Experis is doing head-to-head demonstrations at its facilities of the hyper-converged SimpliVity system backing up a 200-GB database in just 12 seconds versus 10 minutes on a converged system. "The SimpliVvity backup/recovery capabilities are a game-changer," Tuchman said. "It is crushing competitors and blowing customers away. They are shocked. They can't believe it. It's like magic."

The rapid restore capabilities of SimpliVity, meanwhile, are restoring server data in two minutes versus 20 minutes to an hour on a regular converged system, said Tuchman. Some customers that purchased 3Par systems just one year ago are looking to move to SimpliVity, he said.

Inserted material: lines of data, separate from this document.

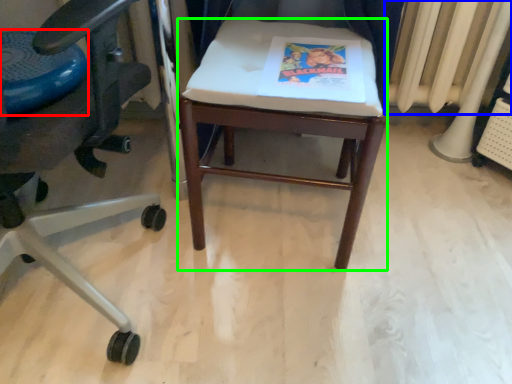 Question: Based on their relative distances, which object is farther from round table (highlighted by a red box)? Choose from radiator (highlighted by a blue box) and stool (highlighted by a green box).

Choices:
 (A) radiator
 (B) stool

Answer: (A) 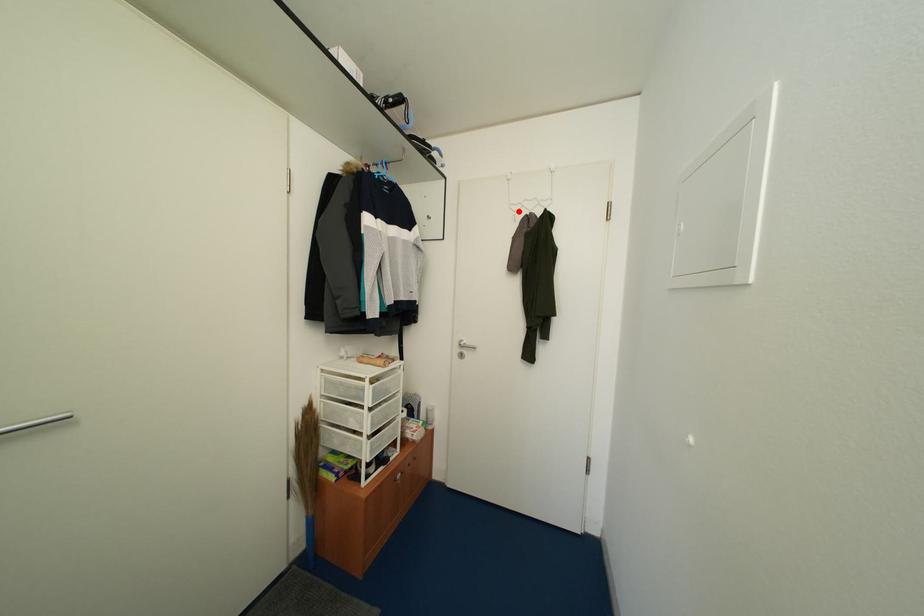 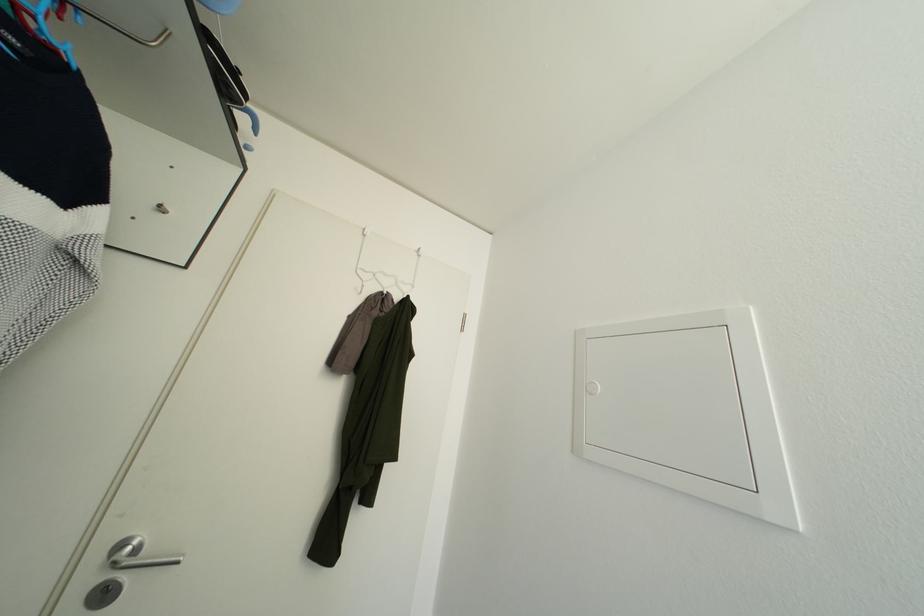 The point at the highlighted location is marked in the first image. Where is the corresponding point in the second image?

(366, 277) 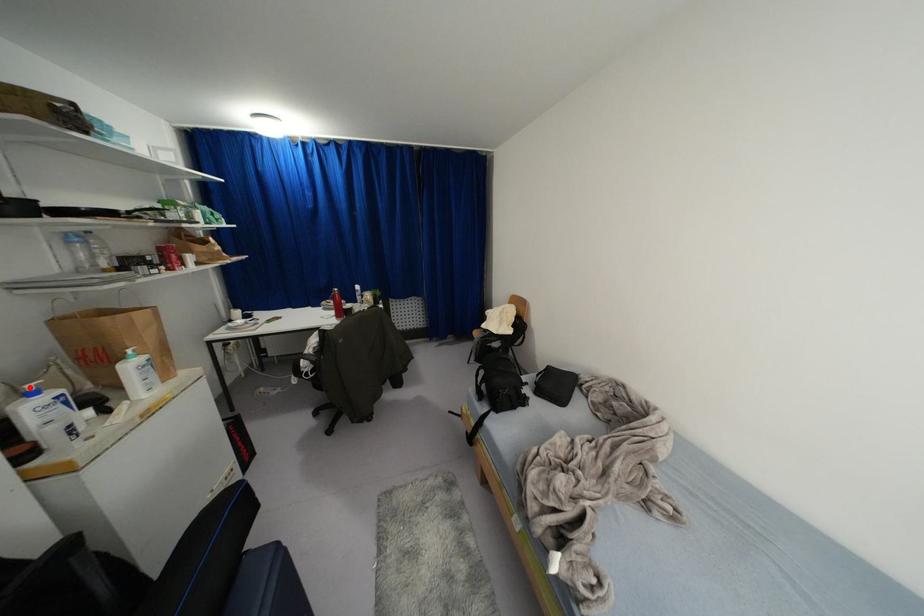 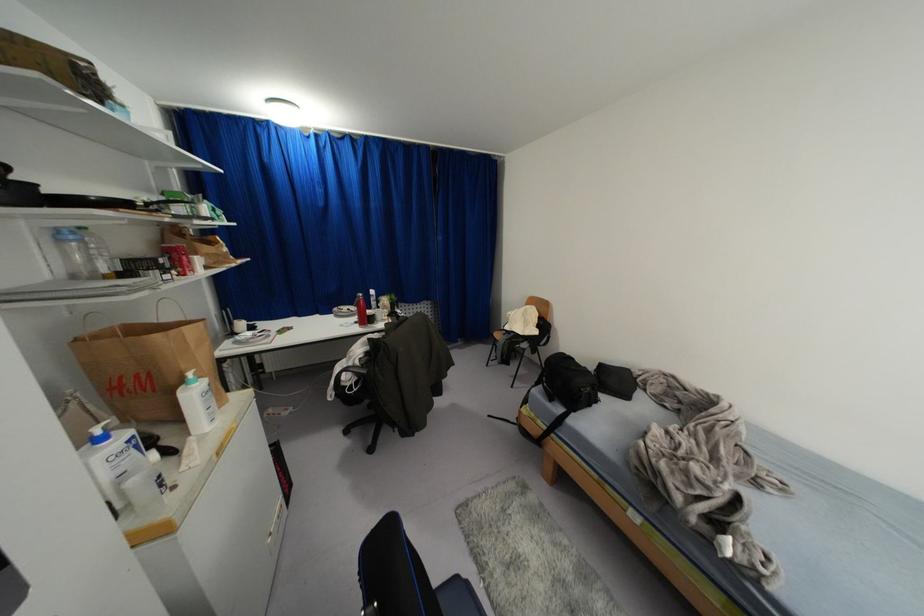 Where in the second image is the point corresponding to the highlighted location from the first image?

(98, 431) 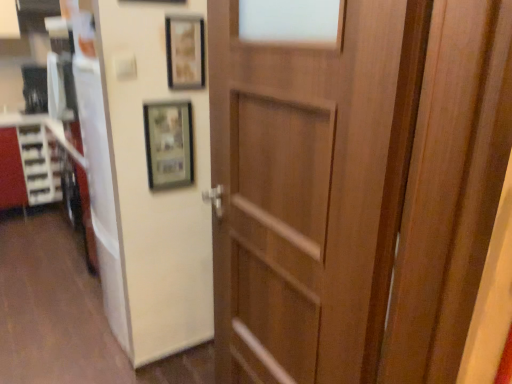 Question: Is matte white cabinet at left far away from matte wooden picture frame at upper center, which is the 2th picture frame from top to bottom?

Choices:
 (A) yes
 (B) no

Answer: (A)

Question: Does matte white cabinet at left contain matte wooden picture frame at upper center, which is the 2th picture frame from top to bottom?

Choices:
 (A) yes
 (B) no

Answer: (B)

Question: Is matte white cabinet at left positioned beyond the bounds of matte wooden picture frame at upper center, the 1th picture frame positioned from the bottom?

Choices:
 (A) no
 (B) yes

Answer: (B)

Question: Does matte white cabinet at left have a larger size compared to matte wooden picture frame at upper center, which is the 2th picture frame from top to bottom?

Choices:
 (A) no
 (B) yes

Answer: (B)

Question: From the image's perspective, is matte white cabinet at left below matte wooden picture frame at upper center, which is the 2th picture frame from top to bottom?

Choices:
 (A) no
 (B) yes

Answer: (A)

Question: Is point (152, 157) closer or farther from the camera than point (13, 139)?

Choices:
 (A) closer
 (B) farther

Answer: (A)

Question: From a real-world perspective, is matte wooden picture frame at upper center, the 1th picture frame positioned from the bottom, above or below matte white cabinet at left?

Choices:
 (A) below
 (B) above

Answer: (B)

Question: Based on their sizes in the image, would you say matte wooden picture frame at upper center, the 1th picture frame positioned from the bottom, is bigger or smaller than matte white cabinet at left?

Choices:
 (A) small
 (B) big

Answer: (A)

Question: Is matte wooden picture frame at upper center, the 1th picture frame positioned from the bottom, inside the boundaries of matte white cabinet at left, or outside?

Choices:
 (A) inside
 (B) outside

Answer: (B)

Question: Considering their positions, is wooden frame at upper center, positioned as the second picture frame in bottom-to-top order, located in front of or behind wooden door at center?

Choices:
 (A) front
 (B) behind

Answer: (B)

Question: Is wooden frame at upper center, which appears as the first picture frame when viewed from the top, taller or shorter than wooden door at center?

Choices:
 (A) tall
 (B) short

Answer: (B)

Question: Considering the positions of wooden frame at upper center, which appears as the first picture frame when viewed from the top, and wooden door at center in the image, is wooden frame at upper center, which appears as the first picture frame when viewed from the top, wider or thinner than wooden door at center?

Choices:
 (A) thin
 (B) wide

Answer: (A)

Question: From the image's perspective, is wooden frame at upper center, which appears as the first picture frame when viewed from the top, positioned above or below wooden door at center?

Choices:
 (A) above
 (B) below

Answer: (A)

Question: Based on their sizes in the image, would you say matte white cabinet at left is bigger or smaller than wooden frame at upper center, positioned as the second picture frame in bottom-to-top order?

Choices:
 (A) big
 (B) small

Answer: (A)

Question: From a real-world perspective, is matte white cabinet at left physically located above or below wooden frame at upper center, which appears as the first picture frame when viewed from the top?

Choices:
 (A) above
 (B) below

Answer: (B) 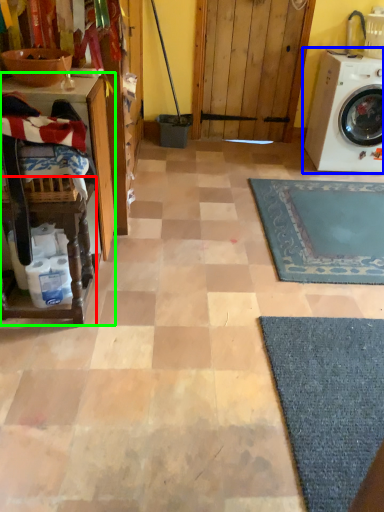 Question: Which object is the farthest from table (highlighted by a red box)? Choose among these: washing machine (highlighted by a blue box) or table (highlighted by a green box).

Choices:
 (A) washing machine
 (B) table

Answer: (A)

HPE's focus on the high-value-growth server markets is a winning strategy, he said, adding he expects Experis' HPE business to be up 20 percent to 30 percent this year.

In the blog post, Neri said not all of the compute market segments are created equally. "We think about them as volume markets and value-and-growth segments," he said. "At HPE, we are aggressively segmenting the market to ensure we are making the right investments in the value-and-growth areas where we can bring differentiated value like hyper-converged, high-performance compute and Synergy, while also profitably supporting our customers in more commoditized parts of volume segments like rack and tower."

Neri said the IDC numbers paint a "clear" picture of two different strategies. "Some vendors are pursuing share for share’s sake, whereas HPE is focused on providing solutions that deliver high-value differentiation to our customers," he said. "We believe our strategy will prove to be the best for our customers and HPE in the long term."